Sometimes called “opportunistic” screening, BDI screening uses a patient’s existing CT scan. No new imaging is required as with the traditional method of osteoporosis screening via DXA imaging. No additional radiation, patient or other burden, cost, equipment, or staffing. BDI is seamless for all, safe, saves money, fast, and accurate – including in predicting fractures as shown in this study.

This is the first study in the literature to show the predictive value for fractures of vertebral trabecular bone mineral density (vBMD) derived from CT. This is also one of only a few studies to date evaluating the association between vBMD and osteoporosis-related hip and vertebral fractures in a multiethnic population.

This Emory co-authored study shows that vBMD determined by BDI from routine CT images can predict hip and vertebral fractures. Compared to normal BMD patients, patients with low vBMD showed a 1.57-fold greater risk of a first hip fracture and a nearly threefold increased risk of a first vertebral fracture.

BDI’s osteoporosis screening is widely covered by insurance for women age 50+ and older men, as well as younger women and men with elevated osteoporosis risk. Patient co-pay/deductible is generally waived, as the U.S. Preventive Services Task Force has long recommended osteoporosis screening.

“By enabling very accurate screening at scale using existing CT images, BDI significantly removes the barriers to osteoporosis screening and fracture prediction,” said UCLA Professor of Medicine and BDI Chief Medical Officer Dr. Matthew Budoff, MD. “Osteoporosis treatment/fracture prevention is easy, safe, inexpensive, and effective compared to many other diseases. Treatment/prevention may entail increased exercise, calcium, or other supplement intake. Drugs, if prescribed, are well-proven and mostly generics. These osteoporosis treatments can help reduce the risk of fracture by up to 70%. For all these reasons, recommended osteoporosis screening for early detection and treatment and fracture prevention is a win-win-win for patients, providers, payers, and the health system generally.”

“Osteoporosis is prevalent among and severely impacts middle-aged and older adults irrespective of gender, geography, ethnicity or socio-economic status. A great scourge that has fallen through the cracks of the health system,” said BDI CEO Jonathan Taub. “With treatment and now screening so easy, awareness is the main hurdle to turn the tide against osteoporosis. Healthcare providers and payers should remind their patients and members to get screened for osteoporosis per medical guidelines. Patients should ask their doctors about screening options. Community leaders and other influencers can help raise awareness as well. With our aging population and other trends, our already acute osteoporosis/fracture problem will get even worse without action. Together, we can turn the tide against the osteoporosis scourge.”
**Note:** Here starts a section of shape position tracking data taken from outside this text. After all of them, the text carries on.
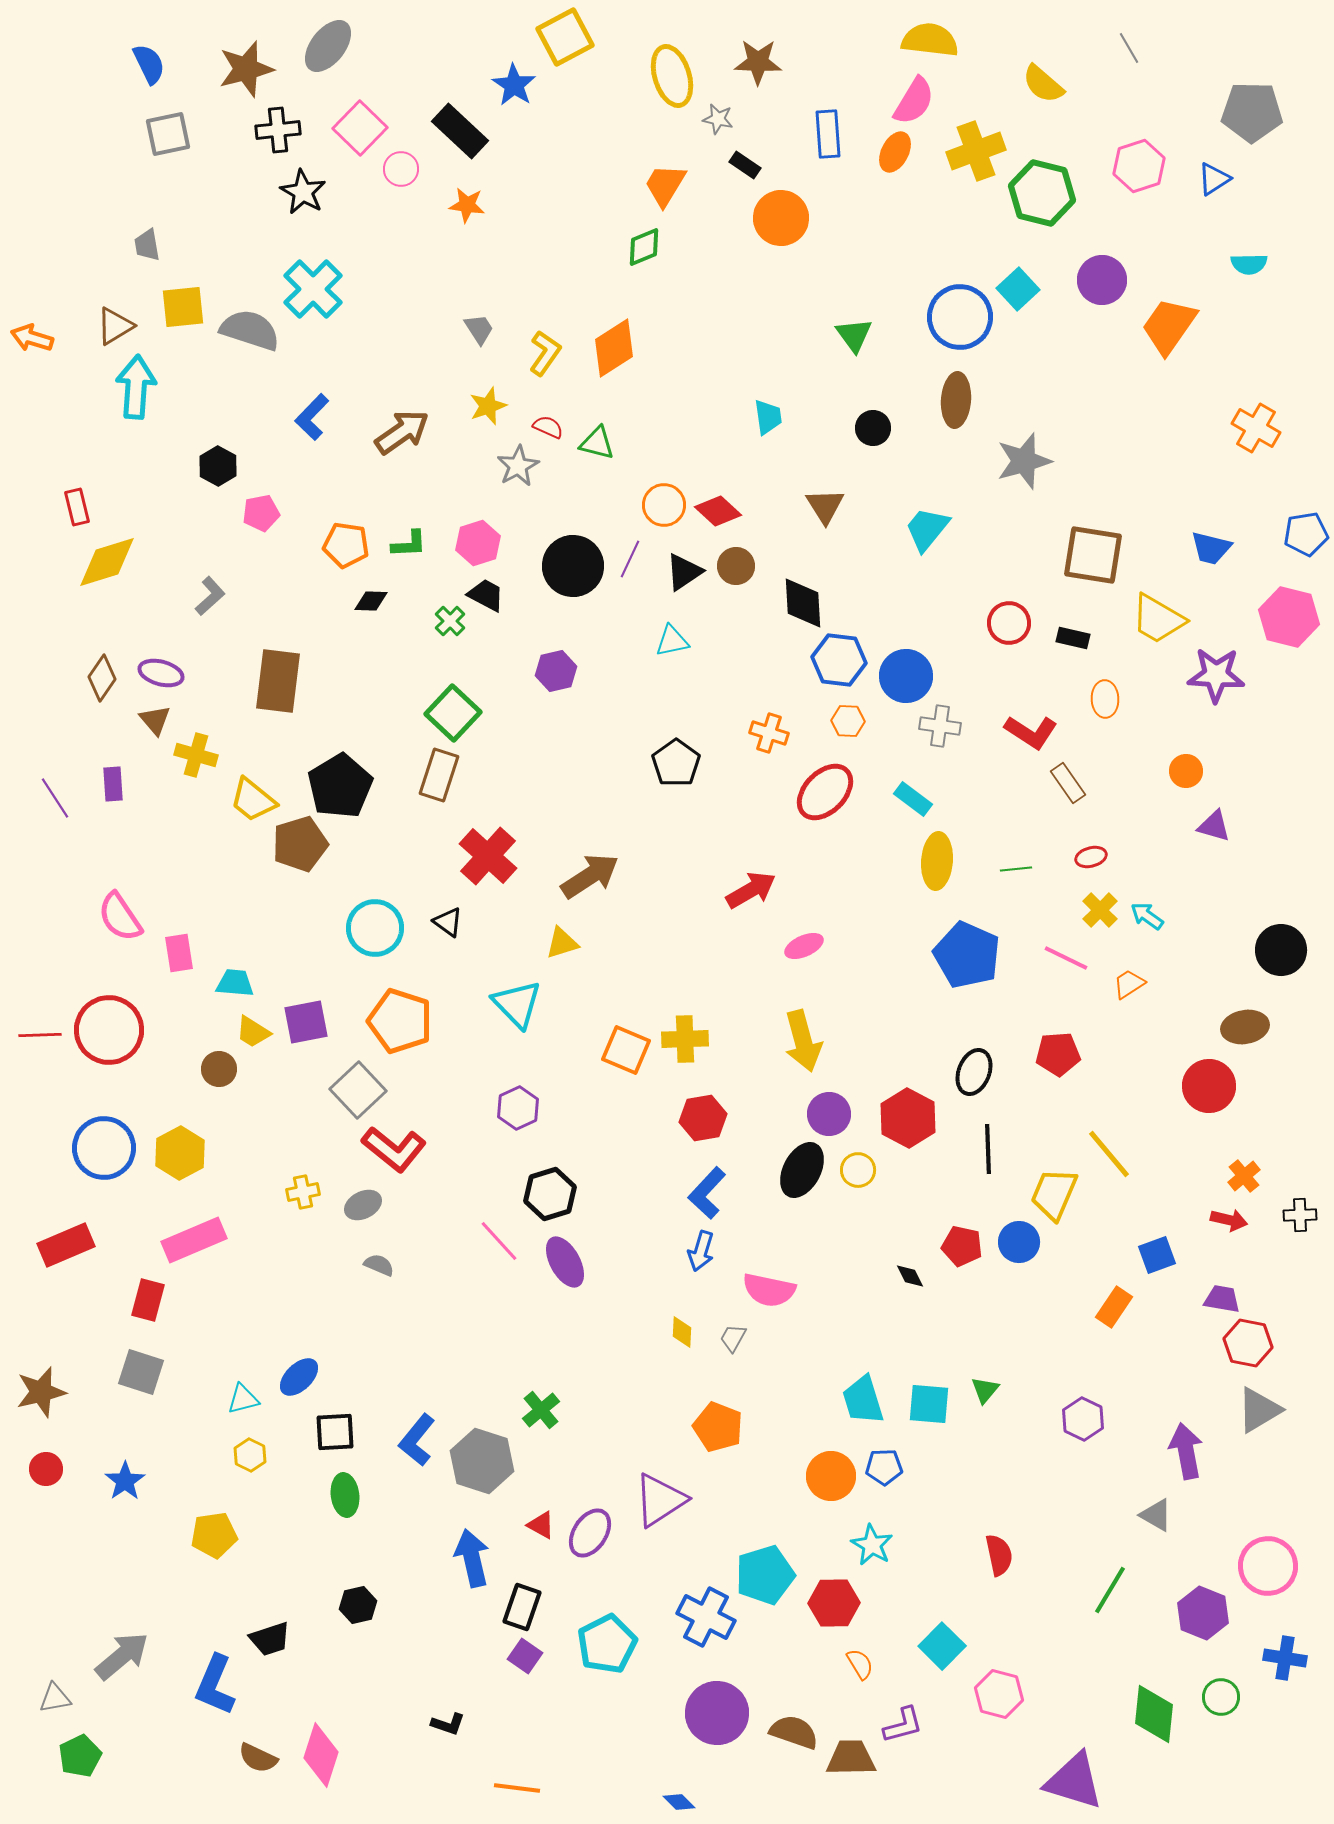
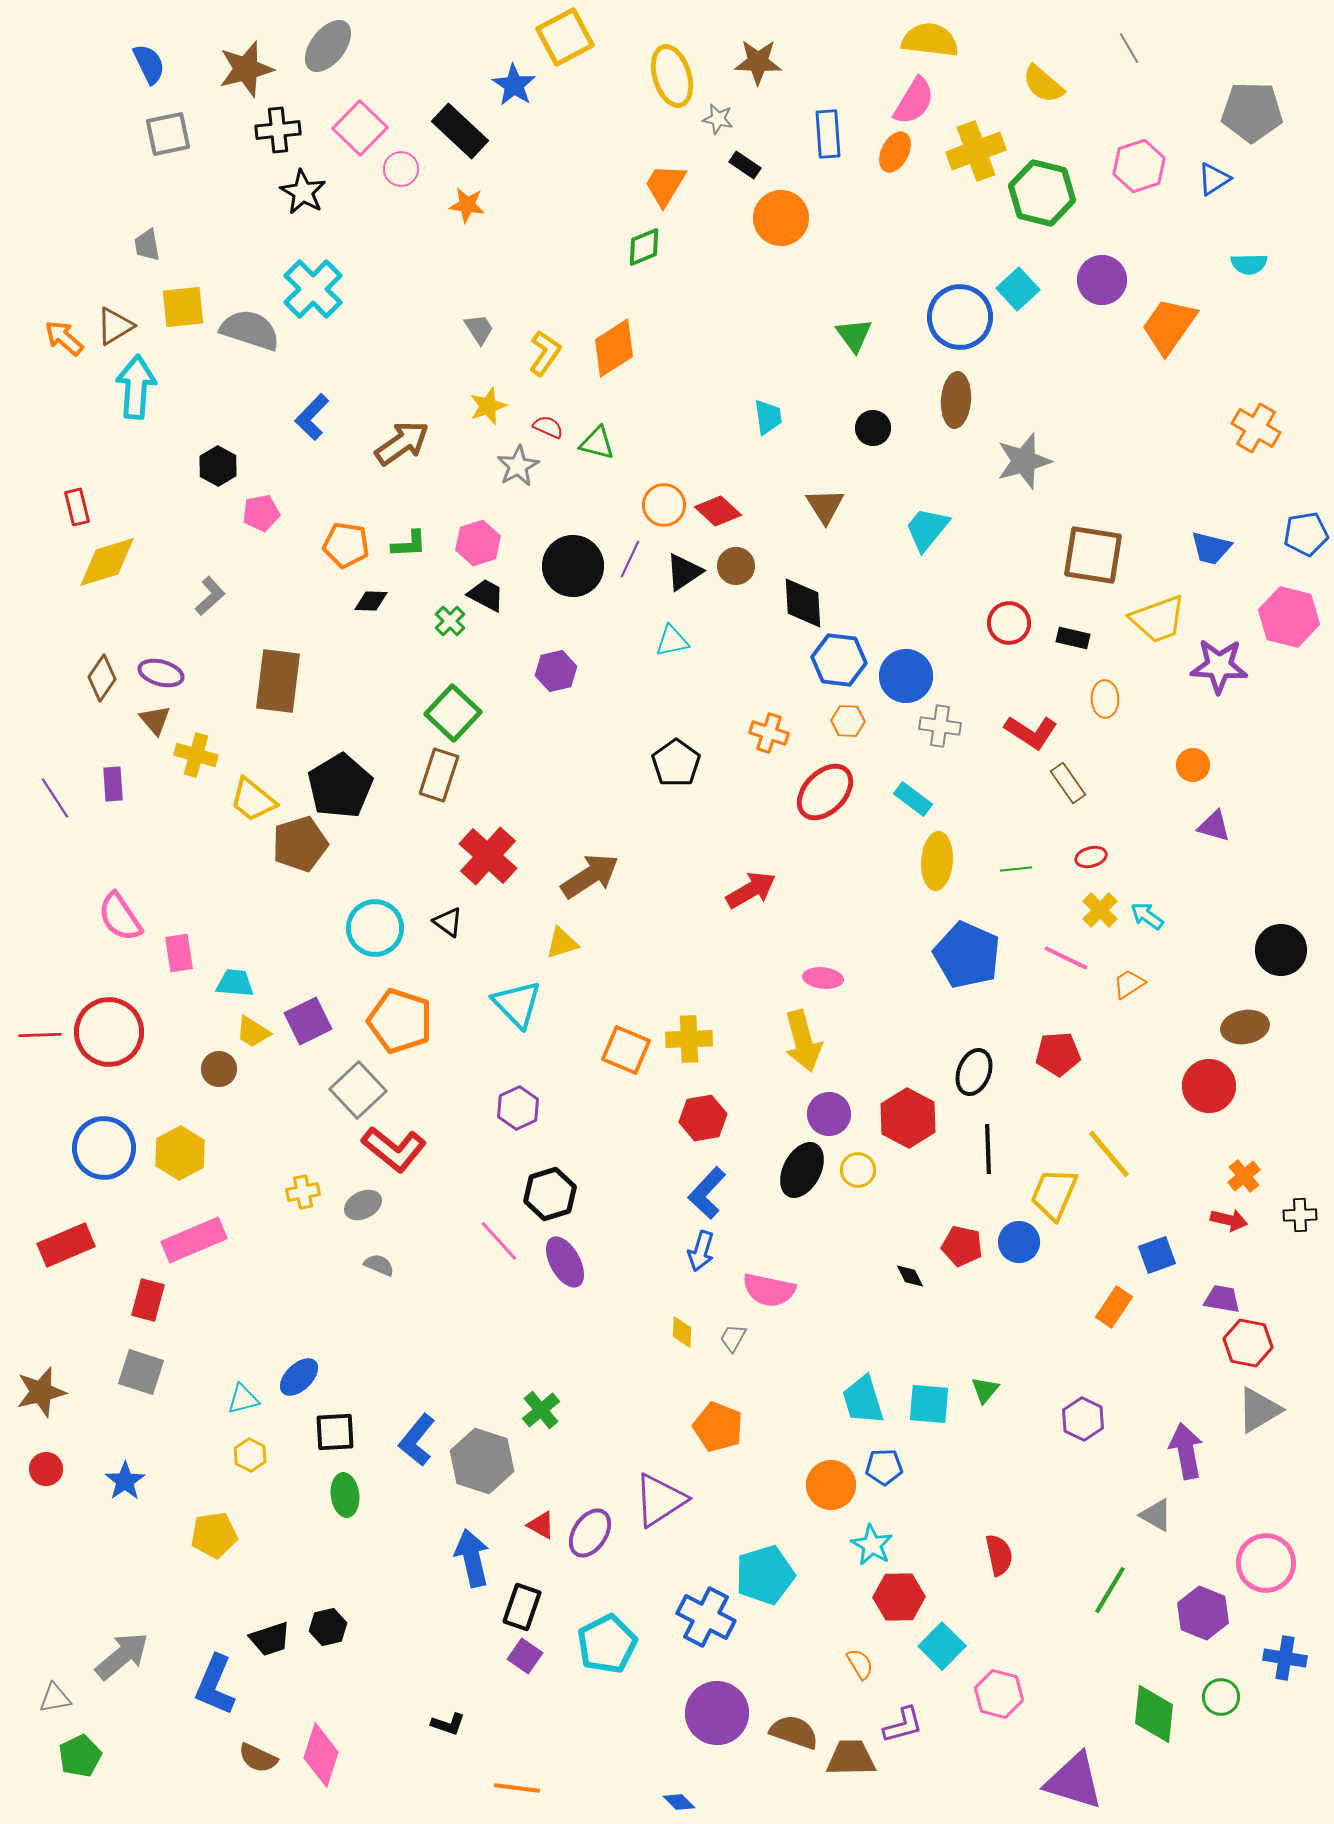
orange arrow at (32, 338): moved 32 px right; rotated 24 degrees clockwise
brown arrow at (402, 432): moved 11 px down
yellow trapezoid at (1158, 619): rotated 50 degrees counterclockwise
purple star at (1216, 675): moved 3 px right, 9 px up
orange circle at (1186, 771): moved 7 px right, 6 px up
pink ellipse at (804, 946): moved 19 px right, 32 px down; rotated 30 degrees clockwise
purple square at (306, 1022): moved 2 px right, 1 px up; rotated 15 degrees counterclockwise
red circle at (109, 1030): moved 2 px down
yellow cross at (685, 1039): moved 4 px right
orange circle at (831, 1476): moved 9 px down
pink circle at (1268, 1566): moved 2 px left, 3 px up
red hexagon at (834, 1603): moved 65 px right, 6 px up
black hexagon at (358, 1605): moved 30 px left, 22 px down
BDI Incorporated is a spin-out of The Lundquist Institute for Biomedical Innovation at Harbor UCLA Medical Center. BDI provides bone health analytics to providers using their patients’ routine, existing medical images (no new imaging required). Our internal team of expert physicians utilizes BDI’s proprietary, clinically validated algorithms for early osteoporosis and bone fracture diagnostics and prediction – enabling prevention. BDI’s screening service is widely covered by payers (e.g., CPT code 77078, bolsters/helps close the gaps for HEDIS quality measures/star ratings, etc.).